SUPPLIED INFORMATION:
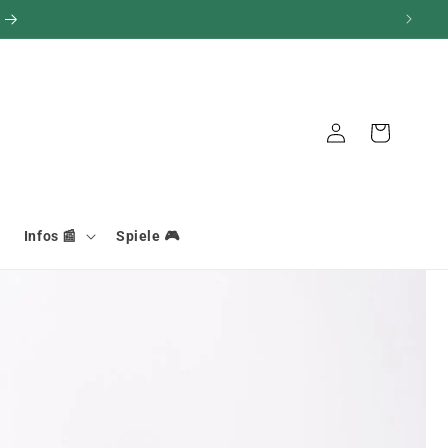
Verbindung
Warenkorb
Infos 📰
Spiele 🎮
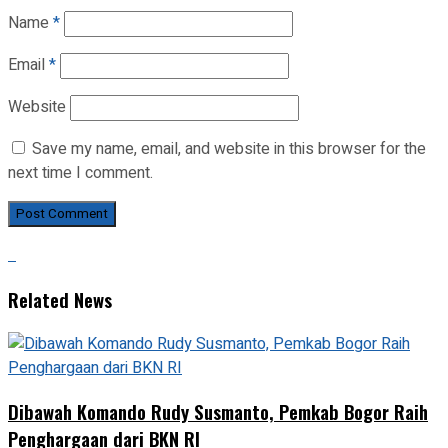
Name
*
Email
*
Website
Save my name, email, and website in this browser for the
next time I comment.
Related News
Dibawah Komando Rudy Susmanto, Pemkab Bogor Raih
Penghargaan dari BKN RI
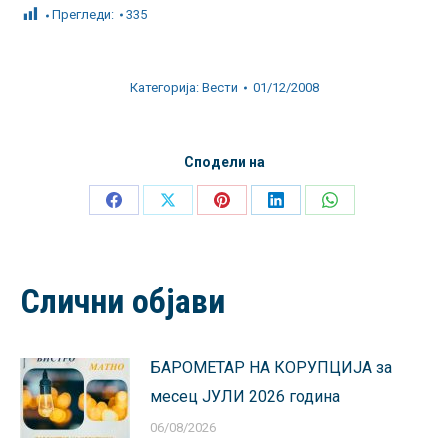
Прегледи:
335
Категорија:
Вести
01/12/2008
Сподели на
Share
Share
Share
Share
Share
on
on
on
on
on
Facebook
X
Pinterest
LinkedIn
WhatsApp
Слични објави
БАРОМЕТАР НА КОРУПЦИЈА за
месец ЈУЛИ 2026 година
06/08/2026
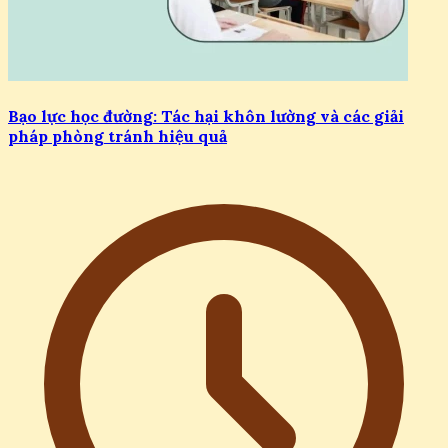
Bạo lực học đường: Tác hại khôn lường và các giải
pháp phòng tránh hiệu quả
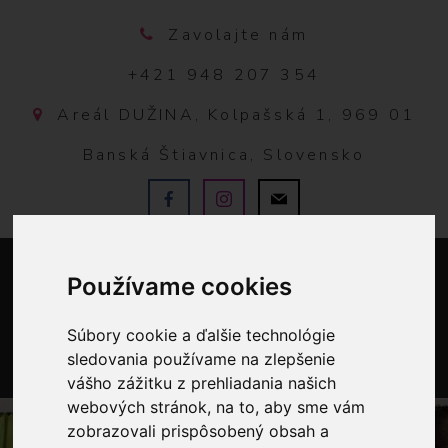
Zavolajte nám
+421 948 207 354
Areál DUŽINA, Kolpašská 1, 969 01
Banská Štiavnica, Slovensko
Používame cookies
Súbory cookie a ďalšie technológie
sledovania používame na zlepšenie
vášho zážitku z prehliadania našich
0
webových stránok, na to, aby sme vám
zobrazovali prispôsobený obsah a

ABOUT THIS TASK: Begin with the line that contains "948 207 354" and print each line exactly until the data ends, including the last line.

EXERCISE ANSWER:
+421 948 207 354
Areál DUŽINA, Kolpašská 1, 969 01
Banská Štiavnica, Slovensko
Používame cookies
Súbory cookie a ďalšie technológie
sledovania používame na zlepšenie
vášho zážitku z prehliadania našich
0
webových stránok, na to, aby sme vám
zobrazovali prispôsobený obsah a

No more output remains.